Jupiter unveils multi-asset Strategic Reserve fund
Jupiter Asset Management has launched the Jupiter Strategic Reserve fund, managed by multi-asset investment team Miles Geldard and Lee Manzi.
The unit trust is a global multi-asset portfolio and is an onshore version of the Luxembourg-based Jupiter Strategic Total Return fund. Its aim is to deliver a total return objective with an emphasis on capital growth and low volatility, its managers said.
Jupiter will levy a 1.3 per cent annual management charge to the retail market in addition to an initial charge of 5 per cent. The minimum investment is £500 followed by a monthly investment of £50.
According to Jupiter, the fund aims to be cost effective and to meet investors’ requirements in difficult and volatile times - investing directly in liquid tradable securities, including equities, corporate and convertible bonds, government bonds and currencies.
To achieve this the fund managers will use a flexible and agnostic asset allocation policy, aiming to reduce the impact of any major downturn, selecting assets considered to offer the best risk/reward trade-off, and generally avoiding structured products and third-party funds.
Charlie Crole, institutional director for Jupiter Asset Management, said: “The launch of the fund reaffirms Jupiter’s commitment to the UK institutional market in general and the pensions market in particular.
“Its emphasis on generating absolute returns meets a growing need from institutional and pension fund investors for cautiously-managed funds, offering the prospect of a lower-risk positive outcome.
“The fund also provides a solution for the defined contribution pensions market, an area we expect to grow strongly in coming years.”
Edward Bonham Carter, chief executive of Jupiter Asset Management, said: “The issue of adequate retirement provision is one of the most significant challenges we currently face as a nation. Changing demographics in the UK mean that most people will have to work harder for longer. It also means that the way people invest is likely to change, with investors, consultants and other intermediaries increasingly looking for strategies that can provide capital growth with lower volatility. We believe the Jupiter Strategic Reserve fund has the potential to meet these objectives.”

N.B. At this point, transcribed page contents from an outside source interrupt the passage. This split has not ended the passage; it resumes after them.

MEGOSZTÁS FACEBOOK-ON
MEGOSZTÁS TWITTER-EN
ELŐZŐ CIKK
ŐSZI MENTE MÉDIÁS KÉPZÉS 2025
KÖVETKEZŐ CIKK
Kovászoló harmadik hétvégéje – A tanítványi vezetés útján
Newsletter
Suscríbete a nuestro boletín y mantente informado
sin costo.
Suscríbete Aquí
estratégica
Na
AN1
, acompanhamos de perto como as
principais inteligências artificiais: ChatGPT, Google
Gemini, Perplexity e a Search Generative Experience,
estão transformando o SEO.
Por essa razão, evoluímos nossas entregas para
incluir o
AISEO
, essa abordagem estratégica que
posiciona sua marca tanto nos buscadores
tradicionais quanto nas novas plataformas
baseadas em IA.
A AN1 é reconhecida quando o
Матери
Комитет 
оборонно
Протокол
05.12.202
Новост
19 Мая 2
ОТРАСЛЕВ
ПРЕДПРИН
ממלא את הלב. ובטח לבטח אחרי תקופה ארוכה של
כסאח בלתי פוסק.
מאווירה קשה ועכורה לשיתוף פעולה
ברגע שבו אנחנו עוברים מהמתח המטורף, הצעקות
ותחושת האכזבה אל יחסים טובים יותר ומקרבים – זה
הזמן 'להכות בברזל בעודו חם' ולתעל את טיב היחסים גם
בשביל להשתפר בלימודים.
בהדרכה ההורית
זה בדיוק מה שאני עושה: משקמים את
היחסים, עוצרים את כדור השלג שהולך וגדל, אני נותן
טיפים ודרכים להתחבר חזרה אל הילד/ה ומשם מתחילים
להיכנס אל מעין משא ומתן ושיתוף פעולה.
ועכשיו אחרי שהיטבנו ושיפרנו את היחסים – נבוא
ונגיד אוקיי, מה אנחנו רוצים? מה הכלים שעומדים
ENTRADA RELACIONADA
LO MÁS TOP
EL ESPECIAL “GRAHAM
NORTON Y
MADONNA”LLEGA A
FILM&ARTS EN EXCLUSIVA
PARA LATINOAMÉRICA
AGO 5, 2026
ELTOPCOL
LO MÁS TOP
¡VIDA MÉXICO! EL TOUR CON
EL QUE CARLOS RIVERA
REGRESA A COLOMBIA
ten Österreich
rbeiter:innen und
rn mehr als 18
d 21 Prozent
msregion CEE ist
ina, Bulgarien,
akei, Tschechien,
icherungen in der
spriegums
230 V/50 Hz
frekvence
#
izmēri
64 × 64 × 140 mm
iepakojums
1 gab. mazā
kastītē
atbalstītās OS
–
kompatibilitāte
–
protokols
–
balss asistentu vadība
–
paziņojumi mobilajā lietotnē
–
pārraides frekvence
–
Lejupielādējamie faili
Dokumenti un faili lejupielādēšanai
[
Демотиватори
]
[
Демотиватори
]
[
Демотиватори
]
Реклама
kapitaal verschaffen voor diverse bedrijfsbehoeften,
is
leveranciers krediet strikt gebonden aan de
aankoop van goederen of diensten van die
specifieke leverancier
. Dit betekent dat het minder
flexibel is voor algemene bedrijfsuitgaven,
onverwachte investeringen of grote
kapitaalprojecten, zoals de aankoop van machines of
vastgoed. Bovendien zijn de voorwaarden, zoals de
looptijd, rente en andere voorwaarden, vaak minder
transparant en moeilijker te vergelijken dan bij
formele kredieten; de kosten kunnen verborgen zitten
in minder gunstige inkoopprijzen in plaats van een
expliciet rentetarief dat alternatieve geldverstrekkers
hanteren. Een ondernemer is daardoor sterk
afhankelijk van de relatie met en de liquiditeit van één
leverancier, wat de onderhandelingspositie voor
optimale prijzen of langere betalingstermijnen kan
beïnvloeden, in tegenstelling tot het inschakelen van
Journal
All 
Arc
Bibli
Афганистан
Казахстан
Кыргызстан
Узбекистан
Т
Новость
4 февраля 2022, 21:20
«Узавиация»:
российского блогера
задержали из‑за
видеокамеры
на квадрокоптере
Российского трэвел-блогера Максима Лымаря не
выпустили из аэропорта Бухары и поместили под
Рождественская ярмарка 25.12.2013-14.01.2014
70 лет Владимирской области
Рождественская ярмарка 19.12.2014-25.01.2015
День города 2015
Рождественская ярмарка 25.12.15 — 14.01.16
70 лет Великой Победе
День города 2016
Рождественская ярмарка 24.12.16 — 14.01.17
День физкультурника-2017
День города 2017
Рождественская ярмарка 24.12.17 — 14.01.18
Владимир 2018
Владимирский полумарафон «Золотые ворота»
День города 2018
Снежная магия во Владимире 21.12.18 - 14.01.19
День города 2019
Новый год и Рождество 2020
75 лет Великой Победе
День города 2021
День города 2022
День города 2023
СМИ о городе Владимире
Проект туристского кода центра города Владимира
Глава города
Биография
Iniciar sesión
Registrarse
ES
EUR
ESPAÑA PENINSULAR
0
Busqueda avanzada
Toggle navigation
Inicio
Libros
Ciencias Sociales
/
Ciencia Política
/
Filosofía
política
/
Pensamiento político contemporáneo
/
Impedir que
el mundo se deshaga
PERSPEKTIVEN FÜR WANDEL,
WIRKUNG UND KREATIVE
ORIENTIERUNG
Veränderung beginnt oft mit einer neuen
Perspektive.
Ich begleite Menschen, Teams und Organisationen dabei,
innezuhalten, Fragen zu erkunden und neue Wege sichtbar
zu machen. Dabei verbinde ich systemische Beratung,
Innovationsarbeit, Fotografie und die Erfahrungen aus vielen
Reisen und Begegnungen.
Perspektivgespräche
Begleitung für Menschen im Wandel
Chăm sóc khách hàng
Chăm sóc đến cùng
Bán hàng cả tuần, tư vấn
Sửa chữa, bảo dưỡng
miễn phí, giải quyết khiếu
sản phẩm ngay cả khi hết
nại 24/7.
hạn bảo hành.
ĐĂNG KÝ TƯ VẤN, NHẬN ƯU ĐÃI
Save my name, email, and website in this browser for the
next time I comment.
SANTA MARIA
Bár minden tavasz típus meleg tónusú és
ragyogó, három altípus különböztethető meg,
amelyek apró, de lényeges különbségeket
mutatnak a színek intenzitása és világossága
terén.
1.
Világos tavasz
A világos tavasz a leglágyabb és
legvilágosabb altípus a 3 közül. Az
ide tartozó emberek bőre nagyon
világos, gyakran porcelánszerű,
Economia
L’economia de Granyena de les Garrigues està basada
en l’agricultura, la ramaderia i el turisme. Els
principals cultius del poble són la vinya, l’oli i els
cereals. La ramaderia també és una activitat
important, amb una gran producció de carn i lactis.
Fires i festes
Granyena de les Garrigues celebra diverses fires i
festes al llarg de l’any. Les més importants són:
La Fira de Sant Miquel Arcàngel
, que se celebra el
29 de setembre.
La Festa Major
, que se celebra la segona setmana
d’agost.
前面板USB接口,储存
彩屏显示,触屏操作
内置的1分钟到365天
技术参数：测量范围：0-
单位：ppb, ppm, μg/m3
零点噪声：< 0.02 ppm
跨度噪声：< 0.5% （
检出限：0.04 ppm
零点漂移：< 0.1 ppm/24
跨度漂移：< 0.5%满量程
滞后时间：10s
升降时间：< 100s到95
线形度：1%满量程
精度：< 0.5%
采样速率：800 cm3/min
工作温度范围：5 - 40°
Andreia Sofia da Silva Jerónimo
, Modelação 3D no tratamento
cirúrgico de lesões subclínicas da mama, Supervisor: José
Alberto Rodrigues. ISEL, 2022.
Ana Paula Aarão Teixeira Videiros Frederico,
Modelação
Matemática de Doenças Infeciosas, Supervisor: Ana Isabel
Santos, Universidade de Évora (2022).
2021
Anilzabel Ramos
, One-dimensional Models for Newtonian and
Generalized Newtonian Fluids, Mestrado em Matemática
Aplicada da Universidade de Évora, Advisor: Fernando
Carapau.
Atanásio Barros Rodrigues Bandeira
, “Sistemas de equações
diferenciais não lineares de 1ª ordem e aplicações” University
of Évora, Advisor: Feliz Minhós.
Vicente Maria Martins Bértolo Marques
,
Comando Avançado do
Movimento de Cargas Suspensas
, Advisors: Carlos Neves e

Philip Church, proprietor of Glasgow-based Pension Investment Management, said: “Jupiter is a good investment house, a big player with respected fund managers. I use them a lot. This fund looks all right, but perhaps the initial charge is a little high at 5 per cent.”
Claiming the counterpart Luxembourg-based total return fund had yet to perform, Mr Church added: “It’s not a huge problem, as it has only been a short period of time since it launched in 2010. My only concern with this new fund though would be whether it issues a bankers’ bonus? The Luxembourg fund pays out 10 per cent, but its not clear if the UK-based fund does the same.”